[Dataset entries]
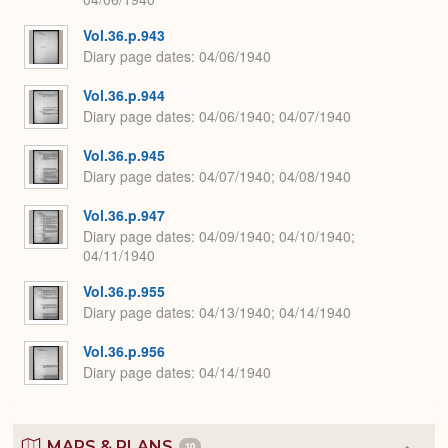
Vol.36.p.943
Diary page dates
04/06/1940
Vol.36.p.944
Diary page dates
04/06/1940; 04/07/1940
Vol.36.p.945
Diary page dates
04/07/1940; 04/08/1940
Vol.36.p.947
Diary page dates
04/09/1940; 04/10/1940;
04/11/1940
Vol.36.p.955
Diary page dates
04/13/1940; 04/14/1940
Vol.36.p.956
Diary page dates
04/14/1940
MAPS & PLANS
10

WHAT IS BEING ASKED: Return every entry exactly, dropping the pictures.

COMPLETED EXERCISE:
Vol.36.p.943
Diary page dates
04/06/1940
Vol.36.p.944
Diary page dates
04/06/1940; 04/07/1940
Vol.36.p.945
Diary page dates
04/07/1940; 04/08/1940
Vol.36.p.947
Diary page dates
04/09/1940; 04/10/1940;
04/11/1940
Vol.36.p.955
Diary page dates
04/13/1940; 04/14/1940
Vol.36.p.956
Diary page dates
04/14/1940
MAPS & PLANS
10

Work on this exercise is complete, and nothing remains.